** Opening DATA FOR THIS TASK block **

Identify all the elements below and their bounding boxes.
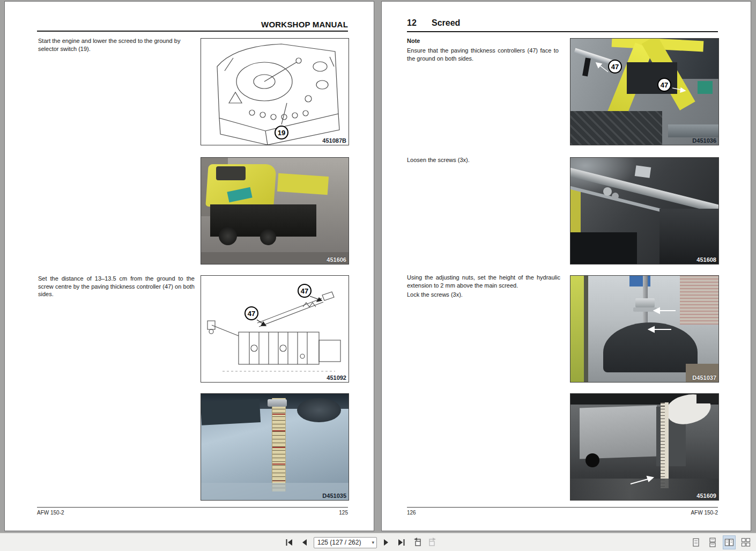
page-number-input[interactable] bbox=[317, 539, 367, 546]
footer-rule bbox=[407, 507, 718, 508]
callout-47-lower: 47 bbox=[244, 306, 258, 320]
measuring-tape-shape bbox=[272, 398, 286, 491]
chevron-down-icon[interactable]: ▾ bbox=[372, 540, 374, 545]
photo-shape bbox=[603, 187, 612, 196]
next-view-icon bbox=[427, 537, 438, 548]
photo-shape bbox=[219, 227, 237, 245]
figure-451092: 47 47 451092 bbox=[201, 275, 349, 383]
callout-47-right: 47 bbox=[657, 78, 671, 92]
paragraph-lock: Lock the screws (3x). bbox=[407, 291, 560, 299]
photo-shape bbox=[297, 398, 342, 423]
pointer-arrows bbox=[570, 276, 719, 383]
manual-page-left: WORKSHOP MANUAL Start the engine and low… bbox=[4, 1, 374, 531]
photo-shape bbox=[635, 165, 651, 178]
two-page-view-button[interactable] bbox=[723, 535, 736, 549]
photo-shape bbox=[277, 173, 329, 194]
previous-view-button[interactable] bbox=[411, 536, 424, 549]
figure-id-label: 451609 bbox=[696, 493, 716, 499]
figure-D451036: 47 47 D451036 bbox=[570, 38, 719, 145]
footer-page-number: 126 bbox=[407, 510, 416, 516]
manual-page-right: 12 Screed Note Ensure that the paving th… bbox=[381, 1, 751, 531]
screed-line-drawing bbox=[201, 276, 349, 383]
photo-shape bbox=[216, 166, 246, 180]
footer-model: AFW 150-2 bbox=[37, 510, 64, 516]
next-view-button[interactable] bbox=[426, 536, 439, 549]
continuous-view-icon bbox=[707, 537, 718, 548]
paragraph-start-engine: Start the engine and lower the screed to… bbox=[38, 37, 197, 53]
callout-47-label: 47 bbox=[301, 287, 308, 295]
last-page-icon bbox=[397, 538, 406, 547]
note-text: Ensure that the paving thickness control… bbox=[407, 47, 559, 62]
callout-19-label: 19 bbox=[278, 129, 285, 137]
viewer-toolbar: ▾ bbox=[0, 533, 756, 551]
photo-shape bbox=[570, 189, 581, 232]
photo-shape bbox=[659, 209, 718, 264]
single-page-view-icon bbox=[691, 537, 701, 548]
paragraph-set-distance: Set the distance of 13–13.5 cm from the … bbox=[38, 275, 195, 298]
callout-19: 19 bbox=[275, 126, 288, 139]
note-label: Note bbox=[407, 38, 420, 44]
first-page-button[interactable] bbox=[283, 536, 295, 549]
callout-47-label: 47 bbox=[661, 81, 668, 89]
continuous-view-button[interactable] bbox=[706, 535, 719, 549]
photo-shape bbox=[268, 399, 287, 407]
next-page-button[interactable] bbox=[380, 536, 392, 549]
photo-shape bbox=[260, 229, 276, 245]
last-page-button[interactable] bbox=[395, 536, 408, 549]
callout-47-left: 47 bbox=[608, 60, 622, 74]
callout-47-upper: 47 bbox=[298, 284, 312, 298]
callout-47-label: 47 bbox=[248, 310, 255, 318]
figure-451609: 451609 bbox=[570, 393, 719, 501]
page-navigation: ▾ bbox=[283, 535, 439, 549]
paragraph-adjusting: Using the adjusting nuts, set the height… bbox=[407, 274, 560, 289]
footer-page-number: 125 bbox=[339, 510, 348, 516]
figure-id-label: D451037 bbox=[692, 374, 716, 381]
section-title: Screed bbox=[432, 18, 460, 28]
page-layout-controls bbox=[690, 535, 752, 549]
previous-page-button[interactable] bbox=[298, 536, 311, 549]
figure-451087B: 19 451087B bbox=[201, 38, 349, 145]
two-page-continuous-view-button[interactable] bbox=[739, 535, 752, 549]
callout-arrows bbox=[570, 39, 719, 145]
footer-model: AFW 150-2 bbox=[691, 510, 718, 516]
first-page-icon bbox=[284, 538, 294, 547]
figure-id-label: D451036 bbox=[692, 137, 716, 144]
figure-D451037: D451037 bbox=[570, 275, 719, 383]
page-number-combo[interactable]: ▾ bbox=[314, 537, 377, 548]
two-page-view-icon bbox=[724, 537, 735, 548]
previous-view-icon bbox=[412, 537, 423, 548]
page-title: WORKSHOP MANUAL bbox=[261, 20, 348, 29]
figure-id-label: 451092 bbox=[327, 374, 346, 381]
figure-id-label: 451608 bbox=[696, 256, 716, 263]
paragraph-loosen: Loosen the screws (3x). bbox=[407, 156, 560, 164]
pointer-arrow bbox=[570, 394, 719, 501]
header-rule bbox=[407, 31, 718, 32]
two-page-continuous-view-icon bbox=[740, 537, 751, 548]
header-rule bbox=[37, 31, 348, 32]
callout-47-label: 47 bbox=[611, 63, 619, 71]
footer-rule bbox=[37, 507, 348, 508]
document-view: WORKSHOP MANUAL Start the engine and low… bbox=[0, 0, 756, 533]
figure-451608: 451608 bbox=[570, 157, 719, 265]
single-page-view-button[interactable] bbox=[690, 535, 702, 549]
previous-page-icon bbox=[300, 538, 309, 547]
figure-id-label: 451087B bbox=[322, 137, 346, 144]
photo-shape bbox=[570, 232, 637, 264]
next-page-icon bbox=[381, 538, 391, 547]
section-number: 12 bbox=[407, 18, 417, 28]
figure-id-label: D451035 bbox=[322, 493, 346, 499]
photo-shape bbox=[201, 399, 261, 425]
figure-id-label: 451606 bbox=[327, 256, 346, 263]
figure-D451035: D451035 bbox=[201, 393, 349, 501]
figure-451606: 451606 bbox=[201, 157, 349, 265]
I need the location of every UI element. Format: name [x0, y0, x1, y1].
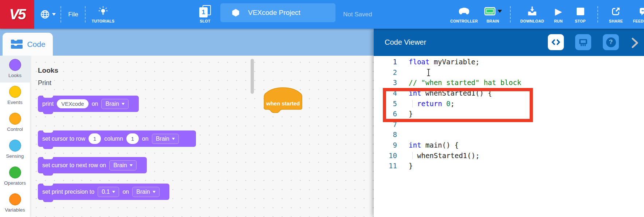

** Closing DATA FOR THIS TASK block **

### EXERCISE OBJECTIVE
Going over every line of the entries, tally those containing the string "pointer" and report only the figure.

### RESULT OF THIS EXERCISE
2